El mensaje de Twentyman-Jones dejó aturdido a Lothar. Gerhard Fourie. ¿A qué diablos está jugando ese miserable? De repente, se levantó de un salto y salió del campamento a pasearse nerviosamente por la arena suelta del lecho seco, mientras intentaba resolver el problema.

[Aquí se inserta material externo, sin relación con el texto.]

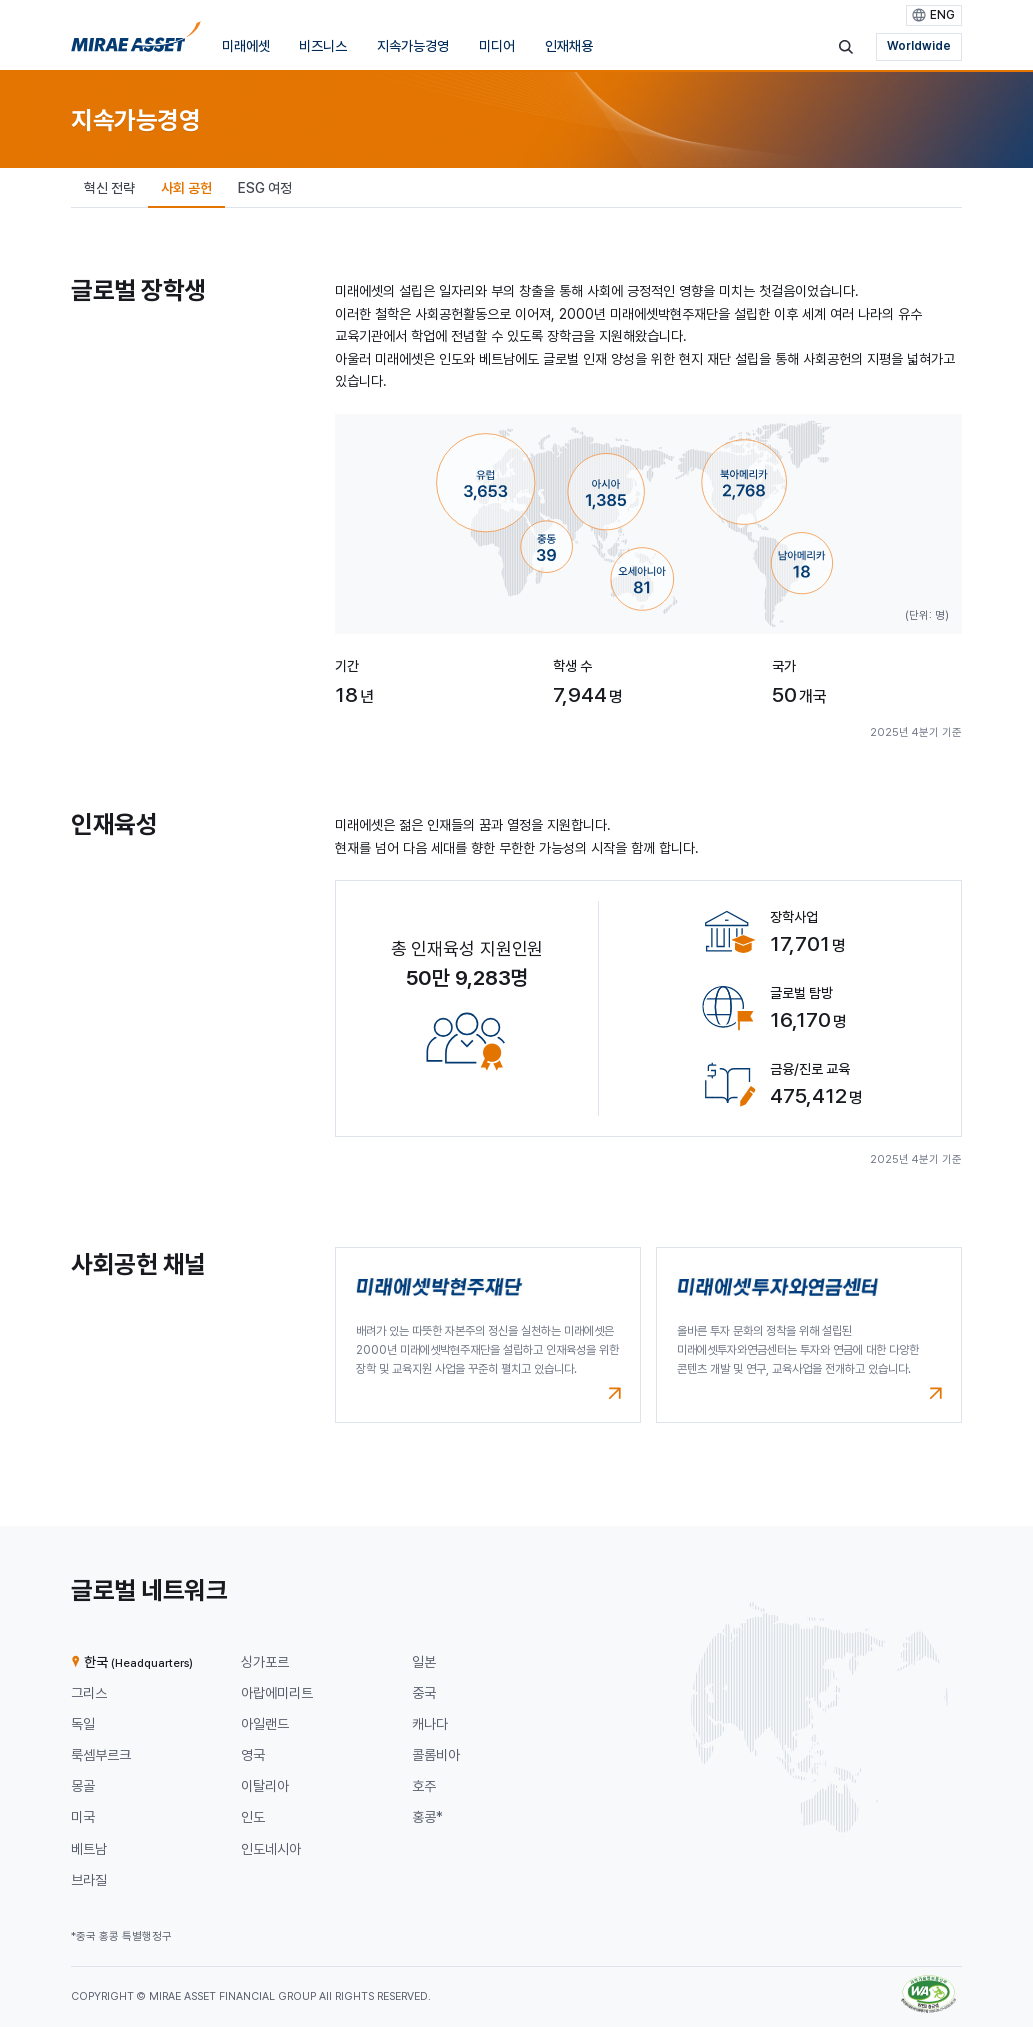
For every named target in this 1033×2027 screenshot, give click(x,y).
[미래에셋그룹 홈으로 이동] (136, 42)
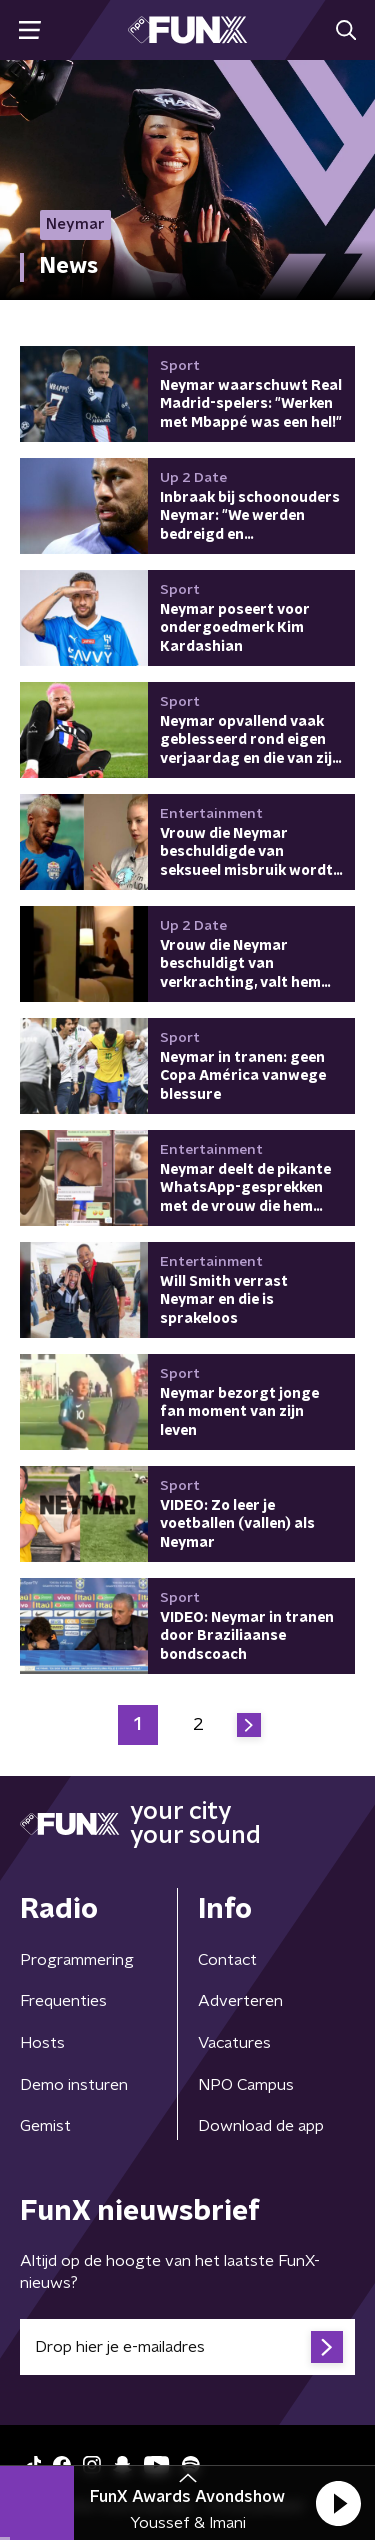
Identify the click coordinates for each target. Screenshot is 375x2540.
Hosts (42, 2043)
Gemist (45, 2126)
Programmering (77, 1960)
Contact (227, 1960)
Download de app (261, 2126)
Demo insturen (74, 2085)
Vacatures (234, 2043)
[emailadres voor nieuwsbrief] (187, 2347)
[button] (338, 2503)
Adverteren (240, 2001)
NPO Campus (246, 2085)
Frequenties (63, 2001)
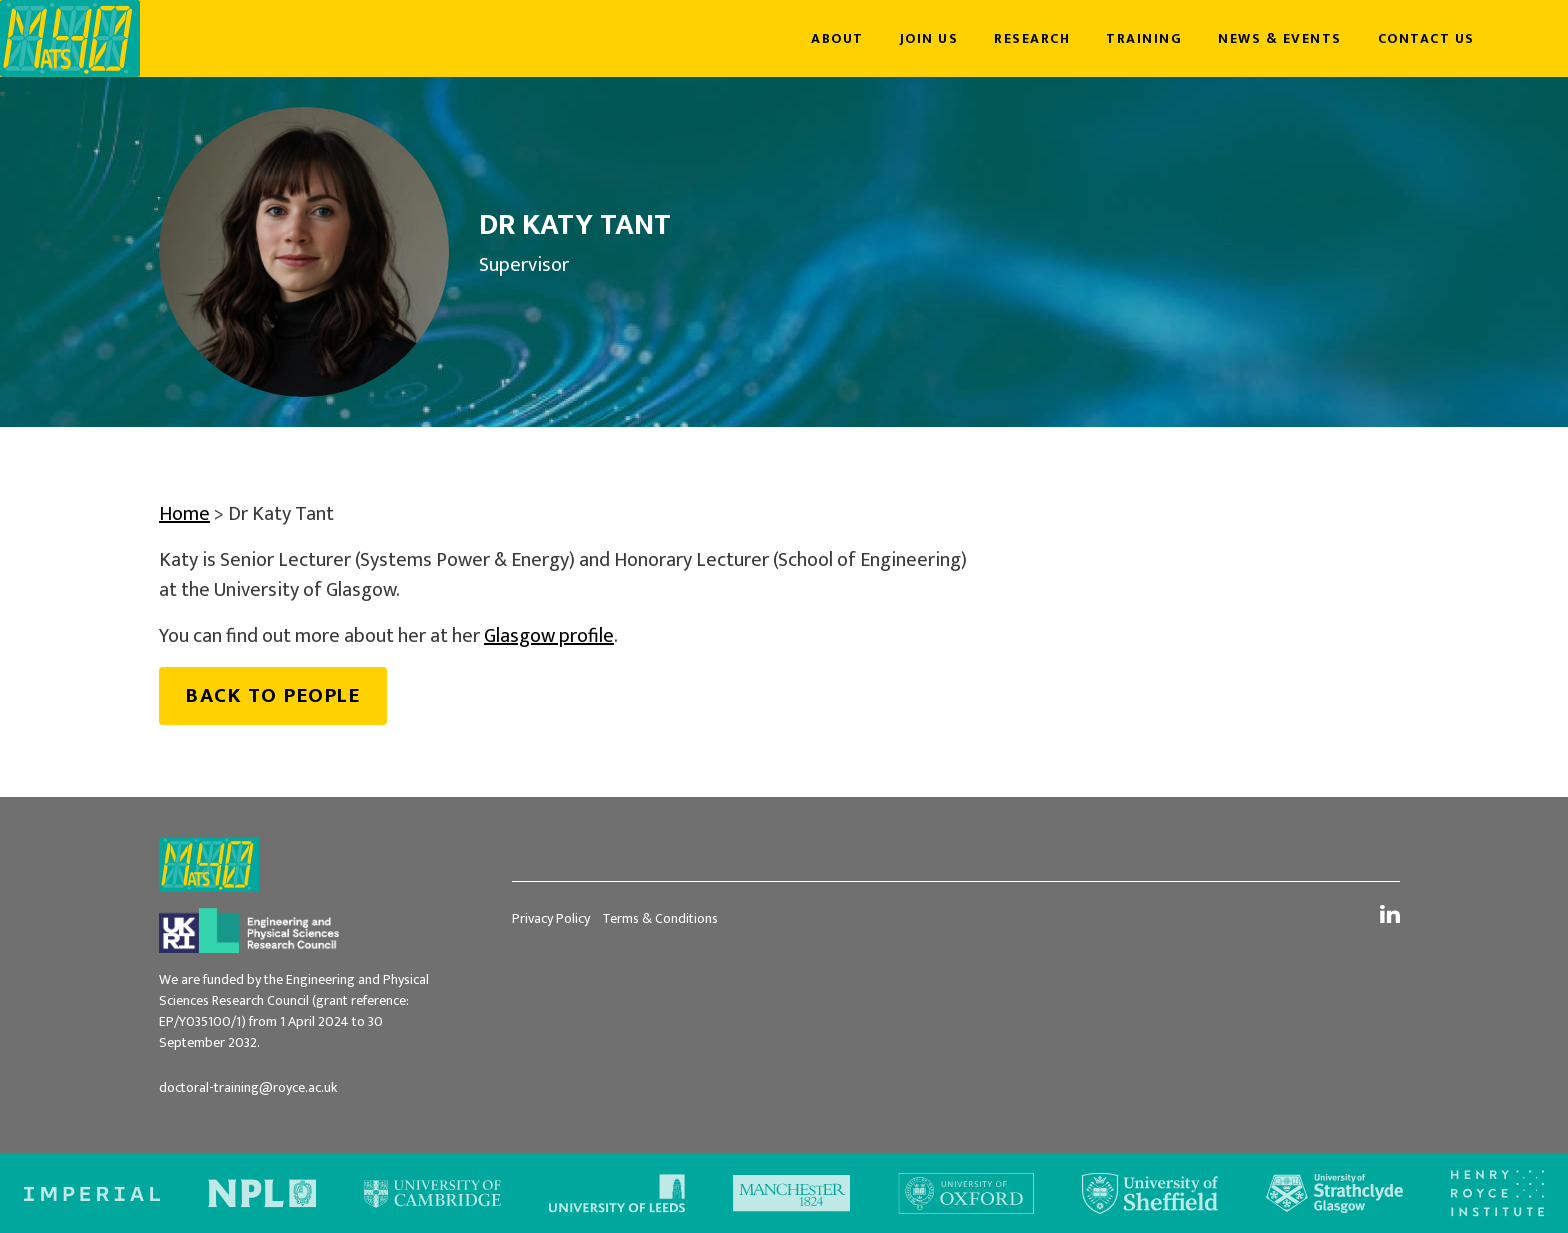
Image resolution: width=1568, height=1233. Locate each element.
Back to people (273, 695)
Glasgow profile (549, 636)
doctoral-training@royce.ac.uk (248, 1087)
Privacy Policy (551, 918)
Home (184, 514)
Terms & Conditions (660, 918)
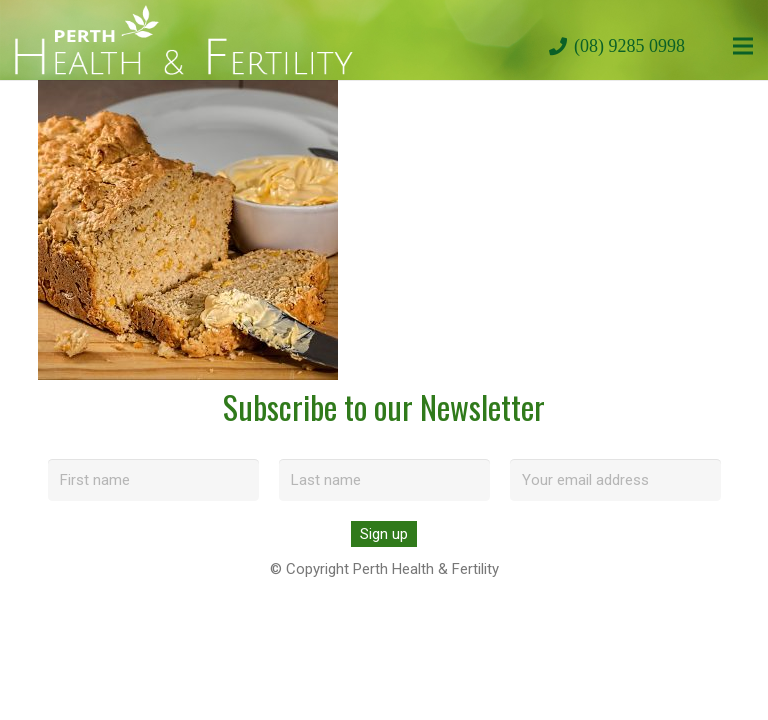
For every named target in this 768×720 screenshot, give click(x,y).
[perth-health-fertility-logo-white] (184, 40)
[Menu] (743, 46)
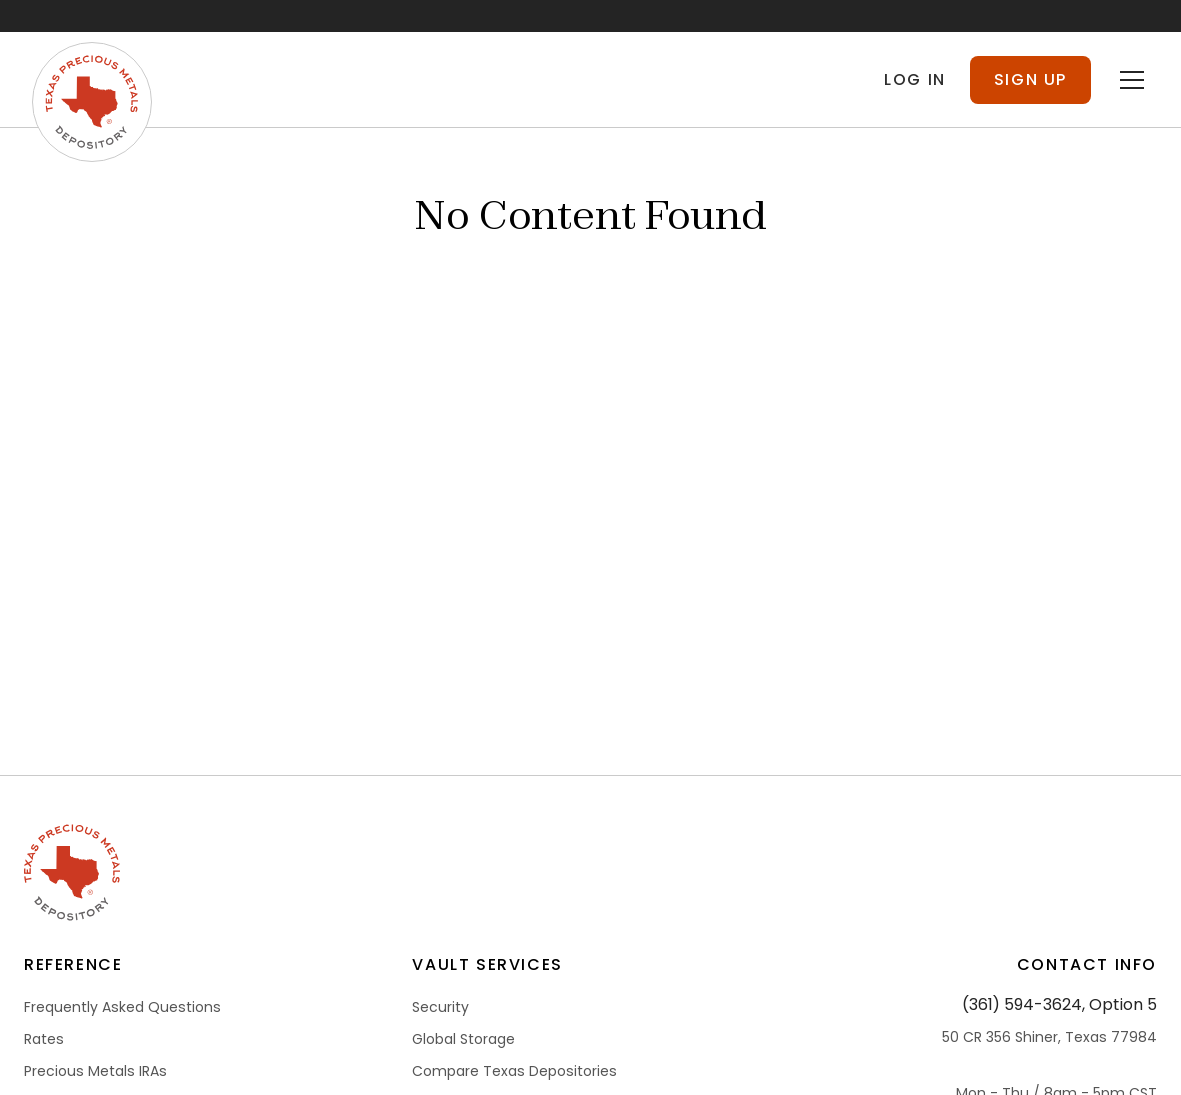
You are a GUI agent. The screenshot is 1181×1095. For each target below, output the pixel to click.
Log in (915, 79)
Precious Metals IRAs (95, 1071)
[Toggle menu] (1132, 80)
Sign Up (1030, 79)
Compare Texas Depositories (514, 1071)
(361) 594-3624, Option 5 (1059, 1004)
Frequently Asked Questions (122, 1007)
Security (440, 1007)
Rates (44, 1039)
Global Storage (463, 1039)
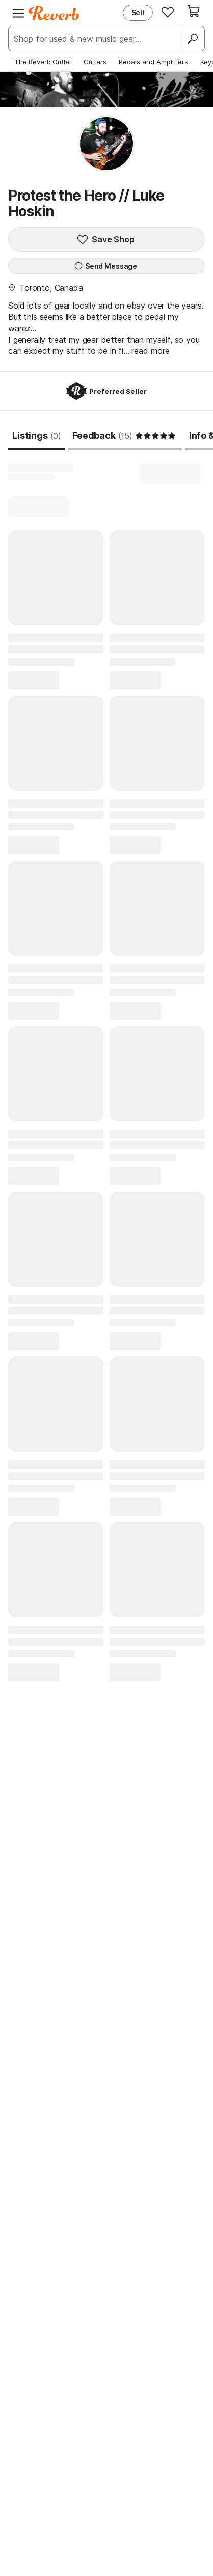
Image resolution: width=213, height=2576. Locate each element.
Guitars (95, 62)
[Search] (192, 38)
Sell (137, 12)
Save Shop (105, 239)
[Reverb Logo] (54, 13)
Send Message (105, 265)
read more (150, 351)
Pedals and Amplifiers (153, 62)
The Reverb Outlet (42, 62)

—Una huelga. ¿Por qué declararse en huelga justamente ahora? “Cargamento de mercaderías embargado”. Eso tiene que referirse a los diamantes. Los huelguistas no permiten que los diamantes salgan de la mina. —Se detuvo súbitamente y golpeó su puño contra su palma—. Eso es, de eso se trata. Ha convocado una huelga para librarse de nuestro trato. Le falló el coraje y sabe que le voy a matar. Es su modo de escapar. No quiere cooperar con nosotros. Todo se viene abajo. Se irguió en el lecho del río, abrumado por una ira oscura e impotente.

—Tantos riesgos como he corrido, tanto tiempo, trabajo y problemas… El robo de los caballos. Todo para nada. Todo perdido sólo porque un cagón…

Si Fourie hubiera estado allí, Lothar le habría matado sin reparos.

—Baas! —chilló Hendrick, con urgencia—. ¡Ven pronto! ¡El telégrafo!

Lothar volvió a toda carrera y le arrebató los auriculares. Transmitía el operador de la compañía Courtney, desde Windhoek.

A Vingt. Vuelvo a toda prisa. STOP. No haga concesiones ni promesas. STOP. Que todos empleados leales estén armados y protegidos de intimidación. STOP. Asegúreles mi gratitud y recompensa material. STOP. Cierre inmediatamente almacén empresa, no venda alimentos ni provisiones a huelguistas y sus familiares. STOP. Corte agua corriente y suministro eléctrico a cabañas huelguistas. STOP. Informe comité de huelga que destacamento policial en camino. FIN. Juno.

A pesar de su ira contra Fourie, Lothar echó la cabeza atrás, con una carcajada de admiración.

—Fourie y sus huelguistas no saben en qué se meten —rugió—. Preferiría hacer cosquillas a una cobra a cruzarme en el camino de Centaine en este momento.

De pronto se puso serio. Después de cavilar un rato, dijo a Hendrick y a Manfred, en voz baja:

—Tengo la sensación de que esos diamantes viajarán a Windhoeck, con huelga o sin huelga. Pero no creo que Fourie esté al volante del camión. En realidad, no le veo muchas posibilidades de volver a conducir nada. Y bien, no tendremos una amable escolta armada que nos entregue el paquete, como estaba planeado. Pero los diamantes pasarán por aquí. Y cuando así sea, nosotros estaremos esperando.